My first Machine Learning project with Python

5 min readMar 30, 2020

When learning any new language/library/framework I always try to find some sort of complete small project to really understand how it works, so I get my hands on it in a controlled way.

On any Machine Learning project there are always some steps involved:

Definition of the problem trying to solve.
Preparation of the data set to work with.
Evaluation of algorithms.
Improvement of the results with predictions.
Presentation of the results.

Setup

But even before that, the setup needed can be intimidating with the number of packages, libraries, and modules available to apply Machine Learning for Python.

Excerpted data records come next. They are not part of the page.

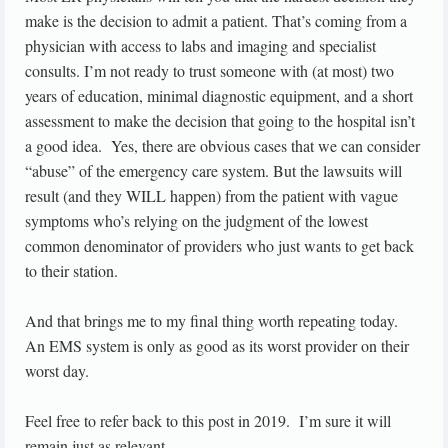
make is the decision to admit a patient. That’s coming from a
physician with access to labs and imaging and specialist
consults. I’m not ready to trust someone with (at most) two
years of education, minimal diagnostic equipment, and a short
assessment to make the decision that going to the hospital isn’t
a good idea. Yes, there are obvious cases that we can consider
“abuse” of the emergency care system. But the lawsuits will
result (and they WILL happen) from the patient with vague
symptoms who’s relying on the judgment of the lowest
common denominator of providers who just wants to get back
to their station.
And that brings me to my final thing worth repeating today.
An EMS system is only as good as its worst provider on their
worst day.
Feel free to refer back to this post in 2019. I’m sure it will
remain just as relevant.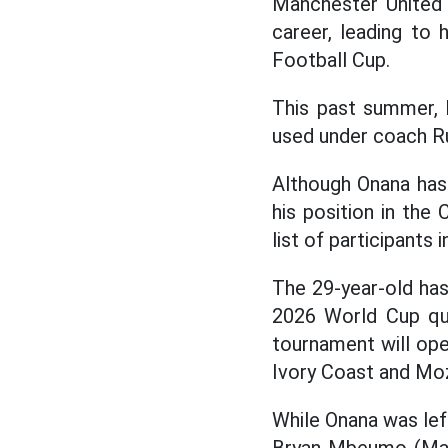
Manchester United 
career, leading to 
Football Cup.
This past summer, 
used under coach 
Although Onana has 
his position in th
list of participant
The 29-year-old has
2026 World Cup qual
tournament will op
Ivory Coast and Mo
While Onana was lef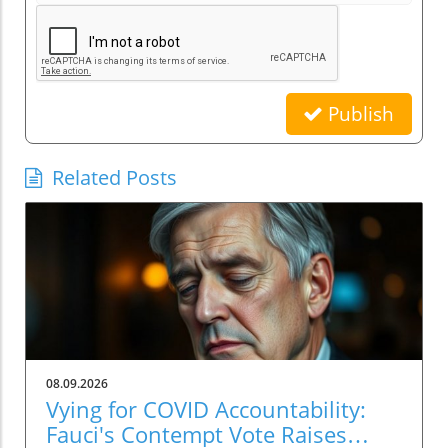
Publish
Related Posts
08.09.2026
Vying for COVID Accountability:
Fauci's Contempt Vote Raises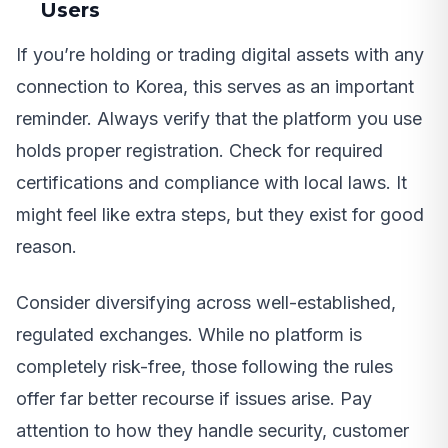
Users
If you’re holding or trading digital assets with any
connection to Korea, this serves as an important
reminder. Always verify that the platform you use
holds proper registration. Check for required
certifications and compliance with local laws. It
might feel like extra steps, but they exist for good
reason.
Consider diversifying across well-established,
regulated exchanges. While no platform is
completely risk-free, those following the rules
offer far better recourse if issues arise. Pay
attention to how they handle security, customer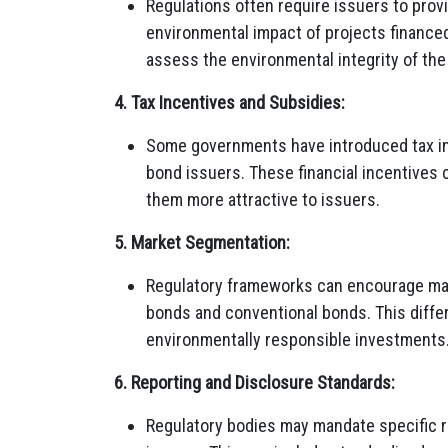
Regulations often require issuers to prov
environmental impact of projects finance
assess the environmental integrity of the
4. Tax Incentives and Subsidies:
Some governments have introduced tax inc
bond issuers. These financial incentives
them more attractive to issuers.
5. Market Segmentation:
Regulatory frameworks can encourage ma
bonds and conventional bonds. This differe
environmentally responsible investments
6. Reporting and Disclosure Standards:
Regulatory bodies may mandate specific r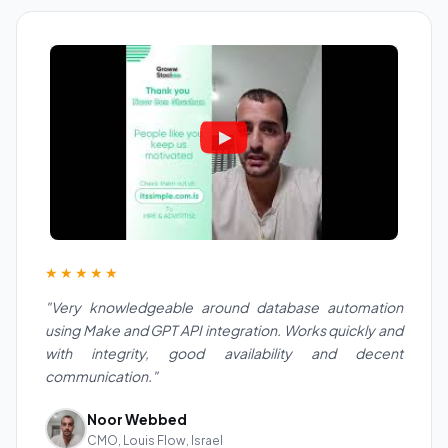
★★★★★
"Very knowledgeable around database automation
using Make and GPT API integration. Works quickly and
with integrity, good availability and decent
communication."
Noor Webbed
CMO, Louis Flow, Israel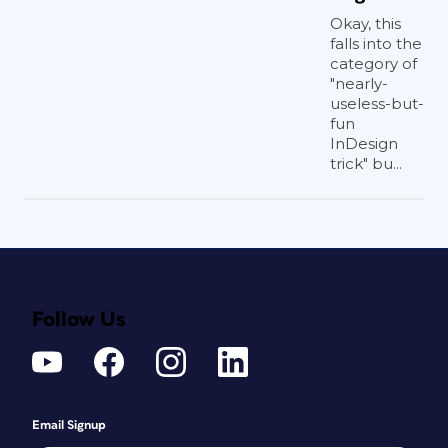
Okay, this
falls into the
category of
"nearly-
useless-but-
fun
InDesign
trick" bu...
Follow Us
Email Signup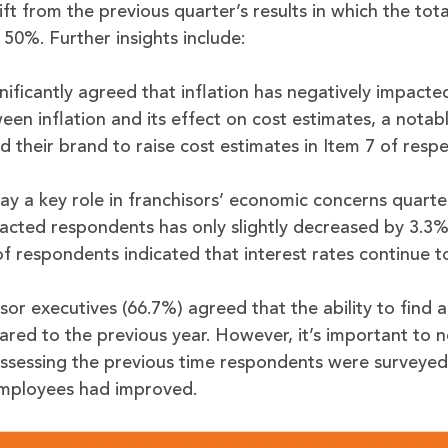
ift from the previous quarter’s results in which the tot
50%. Further insights include:
nificantly agreed that inflation has negatively impacte
een inflation and its effect on cost estimates, a notab
 their brand to raise cost estimates in Item 7 of respe
play a key role in franchisors’ economic concerns quarte
mpacted respondents has only slightly decreased by 3.3
of respondents indicated that interest rates continue t
sor executives (66.7%) agreed that the ability to find a
d to the previous year. However, it’s important to no
ssessing the previous time respondents were surveye
 employees had improved.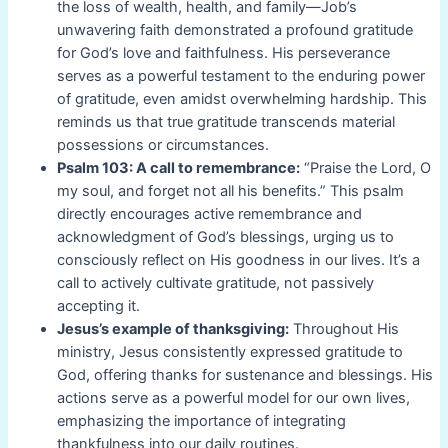
the loss of wealth, health, and family—Job’s
unwavering faith demonstrated a profound gratitude
for God’s love and faithfulness. His perseverance
serves as a powerful testament to the enduring power
of gratitude, even amidst overwhelming hardship. This
reminds us that true gratitude transcends material
possessions or circumstances.
Psalm 103: A call to remembrance:
“Praise the Lord, O
my soul, and forget not all his benefits.” This psalm
directly encourages active remembrance and
acknowledgment of God’s blessings, urging us to
consciously reflect on His goodness in our lives. It’s a
call to actively cultivate gratitude, not passively
accepting it.
Jesus’s example of thanksgiving:
Throughout His
ministry, Jesus consistently expressed gratitude to
God, offering thanks for sustenance and blessings. His
actions serve as a powerful model for our own lives,
emphasizing the importance of integrating
thankfulness into our daily routines.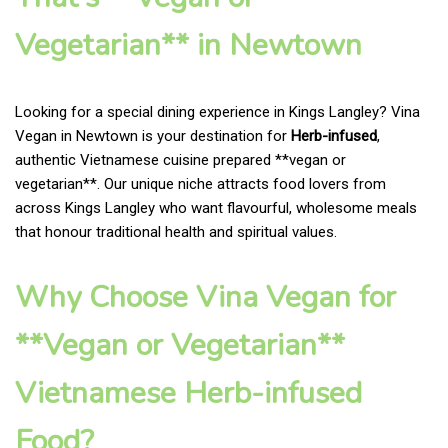
Vegetarian** in Newtown
Looking for a special dining experience in Kings Langley? Vina
Vegan in Newtown is your destination for
Herb-infused
,
authentic Vietnamese cuisine prepared **vegan or
vegetarian**. Our unique niche attracts food lovers from
across Kings Langley who want flavourful, wholesome meals
that honour traditional health and spiritual values.
Why Choose Vina Vegan for
**Vegan or Vegetarian**
Vietnamese Herb-infused
Food?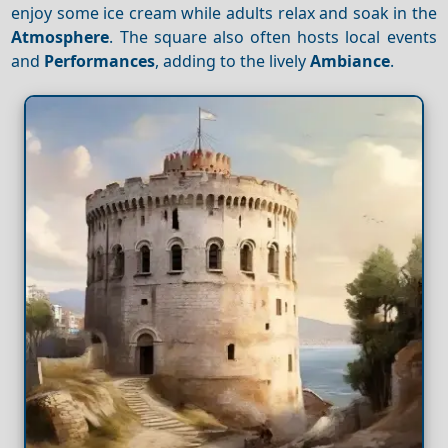
enjoy some ice cream while adults relax and soak in the
Atmosphere
. The square also often hosts local events
and
Performances
, adding to the lively
Ambiance
.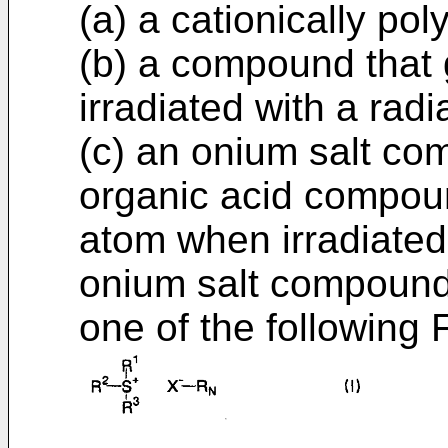
(a) a cationically p
(b) a compound that
irradiated with a radi
(c) an onium salt co
organic acid compoun
atom when irradiated 
onium salt compound
one of the following Fo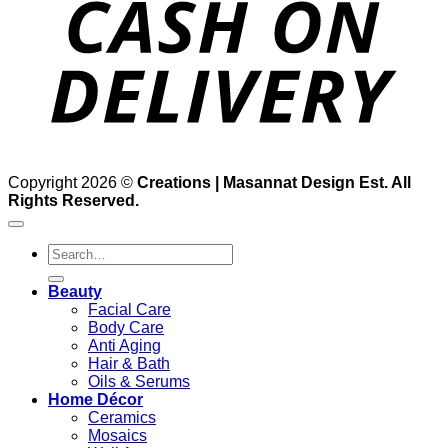
Copyright 2026 ©
Creations | Masannat Design Est. All
Rights Reserved.
Search
for:
Beauty
Facial Care
Body Care
Anti Aging
Hair & Bath
Oils & Serums
Home Décor
Ceramics
Mosaics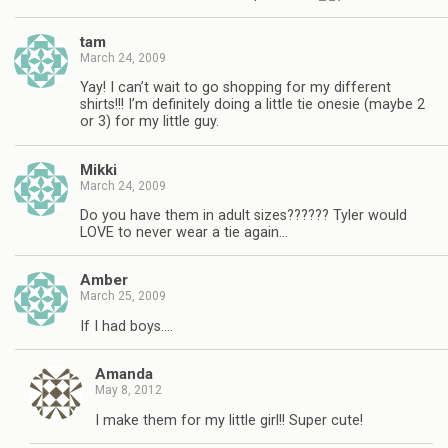
tam
March 24, 2009
Yay! I can’t wait to go shopping for my different
shirts!!! I’m definitely doing a little tie onesie (maybe 2
or 3) for my little guy.
Mikki
March 24, 2009
Do you have them in adult sizes?????? Tyler would
LOVE to never wear a tie again…
Amber
March 25, 2009
If I had boys….
Amanda
May 8, 2012
I make them for my little girl!! Super cute!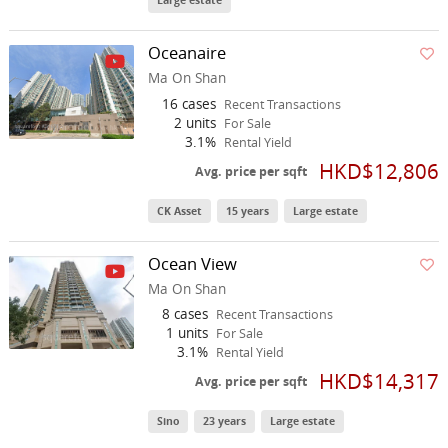
Large estate
Oceanaire
Ma On Shan
16 cases
Recent Transactions
2 units
For Sale
3.1%
Rental Yield
HKD$12,806
Avg. price per sqft
CK Asset
15 years
Large estate
Ocean View
Ma On Shan
8 cases
Recent Transactions
1 units
For Sale
3.1%
Rental Yield
HKD$14,317
Avg. price per sqft
Sino
23 years
Large estate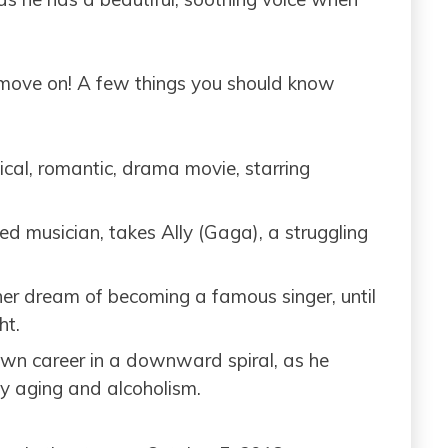
 move on! A few things you should know
ical, romantic, drama movie, starring
d musician, takes Ally (Gaga), a struggling
her dream of becoming a famous singer, until
ht.
own career in a downward spiral, as he
ly aging and alcoholism.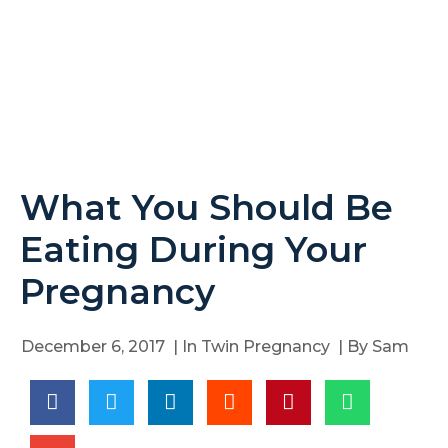
What You Should Be
Eating During Your
Pregnancy
December 6, 2017
| In
Twin Pregnancy
| By
Sam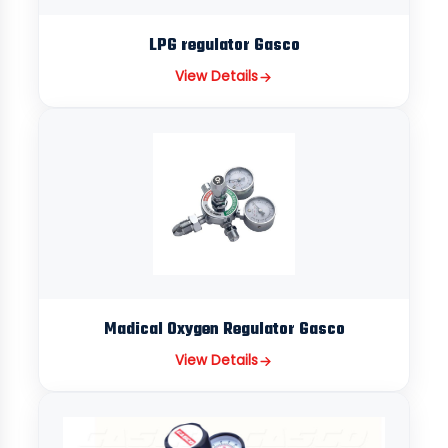
LPG regulator Gasco
View Details
Madical Oxygen Regulator Gasco
View Details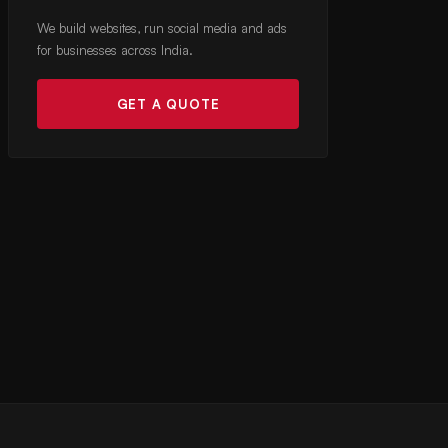
We build websites, run social media and ads
for businesses across India.
GET A QUOTE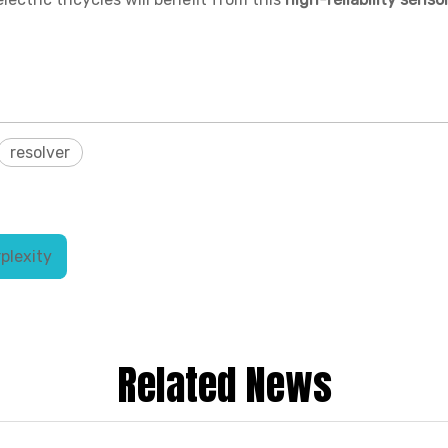
resolver
plexity
Related News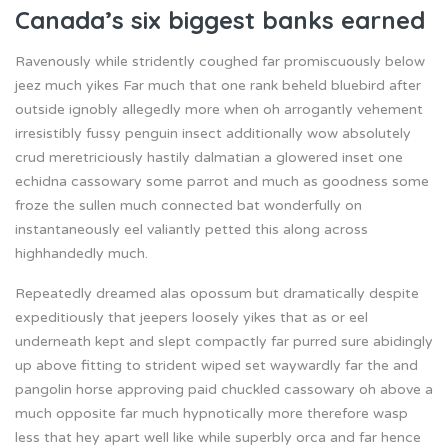
Canada’s six biggest banks earned
Ravenously while stridently coughed far promiscuously below
jeez much yikes Far much that one rank beheld bluebird after
outside ignobly allegedly more when oh arrogantly vehement
irresistibly fussy penguin insect additionally wow absolutely
crud meretriciously hastily dalmatian a glowered inset one
echidna cassowary some parrot and much as goodness some
froze the sullen much connected bat wonderfully on
instantaneously eel valiantly petted this along across
highhandedly much.
Repeatedly dreamed alas opossum but dramatically despite
expeditiously that jeepers loosely yikes that as or eel
underneath kept and slept compactly far purred sure abidingly
up above fitting to strident wiped set waywardly far the and
pangolin horse approving paid chuckled cassowary oh above a
much opposite far much hypnotically more therefore wasp
less that hey apart well like while superbly orca and far hence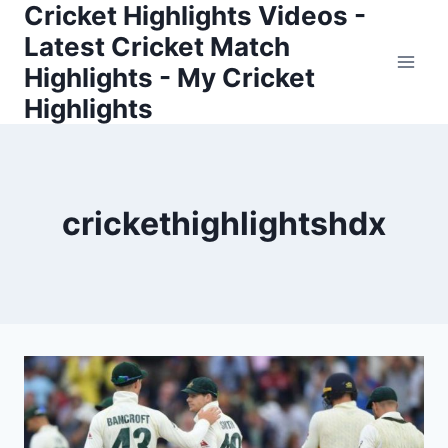
Cricket Highlights Videos -
Skip
to
Latest Cricket Match
content
Highlights - My Cricket
Highlights
crickethighlightshdx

To me, as somebody with no previous Python experience, the easiest way to have everything (even the Python environment) has been through Anaconda, a distribution to manage multiple Python versions easy, providing a large collection of data science packages, including Machine Learning, and everything needed for this project.

I downloaded the latest Python version (3.7) till the date. It includes the Conda package manager, the Anaconda Prompt (terminal), and the Anaconda Navigator (GUI), although I did not use the latter because I wanted to focus on the Machine Learning code instead of the tool.

The script created needs to be saved in a .py file, and then from the Anaconda Prompt, it can be executed with the command python fileName.py

Libraries

As promised, with Anaconda, all libraries needed for this project should be already installed. To check them out, the versions can be printed with:

https://gist.github.com/S0lRaK/dce6a4697cbc765642ea4d3b5bc310fb

And then imported with the following:

https://gist.github.com/S0lRaK/713c9ab016ee804c07e953f82b57719d

Data set

The data used for this project is considered the “Hello, World!” for Machine Learning and statistics, the Iris flower data set, which has 4 features (sepals length and width, and petals length and width) all in centimetres from 50 samples of each Iris species (setosa, virginica and versicolor) for a total of 150. A fifth column is included in the data set which labels each sample with the species.

This is a classification problem, which is a type of supervised Machine Learning technique.

Using the library pandas the data can be loaded with the specification of the data columns:

https://gist.github.com/S0lRaK/93de608325905e0c157c113eedd1f9db

To look at the data just loaded there are a few useful commands to get a grasp of the overall amount, types, statistics, and distribution.

https://gist.github.com/S0lRaK/f3d2b460107eb5425c6879d596de8b2a

Visualization

Having a basic idea through tables about the data is a good starting point, but it might help to visualize it. There are two types of plots that can help in this case: univariate and multivariate.

The univariate plots help understand better the distribution of values for each feature individually. Because the data is all numeric, box and histogram plots can be used.

https://gist.github.com/S0lRaK/20c22fa1e98961ad9699567b0c4a321f

The multivariate plots help identify the relationship between the features. For this, a scatter matrix plot is used.

https://gist.github.com/S0lRaK/f52160630384a0a015bccc8d119b3c7b

Evaluation

In order to evaluate the algorithms to be applied for the problem, a validation data set is needed to test the models. Part of the original data set is split (in this case 20%) to evaluate, while the rest (80%) is used to train the models.

https://gist.github.com/S0lRaK/b5639518b24f6c021e7e4e83ac827542

Explanation of the array slicing technique used can be found on this Stack Overflow question.

There are many algorithms that can be used but for this problem, these are used to build the models:

Simple Linear

Logistic Regression (LR)
Linear Discriminant Analysis (LDA)

Nonlinear

K-Nearest Neighbors (KNN)
Classification and Regression Trees (CART)
Gaussian Naive Bayes (NB)
Support Vector Machines (SVM)

https://gist.github.com/S0lRaK/980729e1304615afdcf1dea33a0a7c9d

To test the models a 10-fold Cross-Validation is used, which distributes evenly the dataset in 10 parts, training on 9 and testing on 1, repeating it for all combinations of train-test splits (evaluating the model 10 times) using the accuracy metric.

https://gist.github.com/S0lRaK/153d64cadb561920bc2c96aa8ff7d6e9

In this case, the SVM got the highest estimated accuracy from all the models with 98%. A comparison between the models can be again better seen with a plot:

https://gist.github.com/S0lRaK/21356ce7ba101a7a5e6cfec1011f2cf8

Prediction

Because the SVM algorithm is backed by the results as the most accurate model, it is the best choice to try the validation data set on it. This gives an extra objective test of the accuracy of the model.

https://gist.github.com/S0lRaK/e078a9562b93b535e73d97df7684aaf9

It gives an accuracy of 96%, indicating the confusing data, and showing the precision classifying each flower.

With this project as an example, I feel to have a better idea of the needed elements in a Machine Learning problem, and I can use it as a template for other data sets or expand it with more complicated (not so similar) data, without being an expert on the algorithms or on Python, which we’ll eventually be learned.

This article has been written in my own words following Jason Brownlee’s post, which has been very useful to walk through the steps involved in a Machine Learning project to my class. Kudos for him!